Elvira Parra ha tenido que dejar de lado el crecimiento de sus hijos para poder responder a sus procesos. Esa ausencia materna la quiebra. Los años que se han ido son irrecuperables para una familia fragmentada por la falta de responsabilidad de las autoridades. “Para mí es una preocupación grande porque no puedo ayudarles a mis hijos hasta ahora, no cuento con recursos", habla con voz solloza. 

Su anhelo más grande es poder salir de esta encrucijada que hace tormentosos sus días. Los procesos que debe llevar encima son de color gris en medio de una tormenta que no para. “Espero que esta pesadilla pronto se acabe", termina diciendo en la entrevista.

Y en este camino, imposible de transitar, el abogado como una lumbre de esperanza manifiesta que solicitaron “que se amplíen estas investigaciones al expresidente, a Achacollo y a otros dirigentes (…) porque al final ella (Elvira Parra) al no querer aceptar esos dineros empieza a ser la piedra en el zapato del Fondo Indígena”.

Mientras que la vicepresidenta de la APDHB apunta a los "autores intelectuales directos en impunidad. Es el caso del señor Morales y de Achacollo. Debería trabajarse en las medidas humanitarias. Es un tema de vulnerabilidad. Hay detrás un poder político que manejaba la administración de justica.”
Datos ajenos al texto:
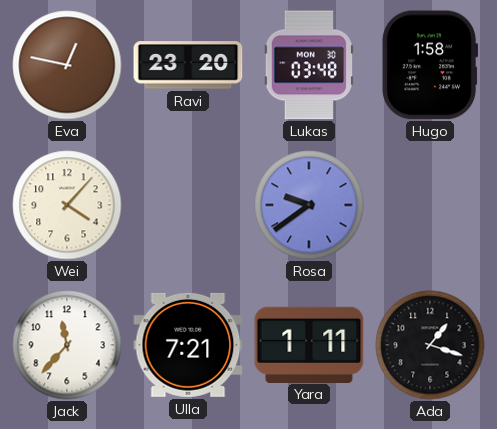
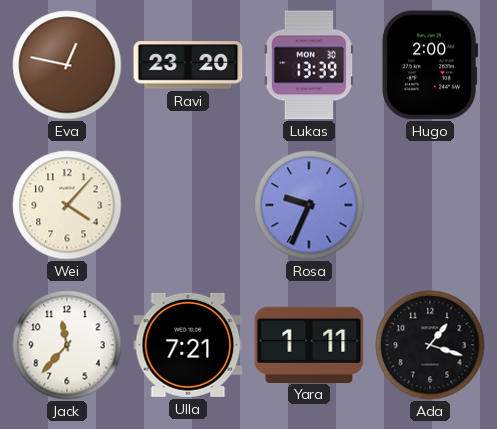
Lukas: 03:48 -> 13:39
Hugo: 1:58 -> 2:00
Rosa: 9:39 -> 9:34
Y así en medio de la zozobra y de la agonía de un tiempo que se va yendo, Elvira Parra sigue con su lucha incansable de demostrar su inocencia. A pesar de los años, de la falta de economía, de haber destruido sus roles maternos, continúa con las batallas que le tocan pelear. El día a día le cae con peso en un caso que “tiene mucha tela por cortar". Termina diciendo Gonzales en el programa. 

Elvira aún protegida con el gorrito de lana y el abrigo que le cubre la espalda, busca ahora algo que pueda cubrirla de aquél verdugo que la ve desfallecer lentamente: la in-justicia.

No es la única que en el caso Fondo Indígena pide justicia, Marco Antonio Aramayo otro de los exdirectores de esa institución murió exigiendo a la “in-justicia”, justicia". Igual que Parra pidió que los fiscales y jueces por lo menos lo escuchen, murió en un hospital después de casi ocho años encerrado en la cárcel con más de 250 procesos en su contra.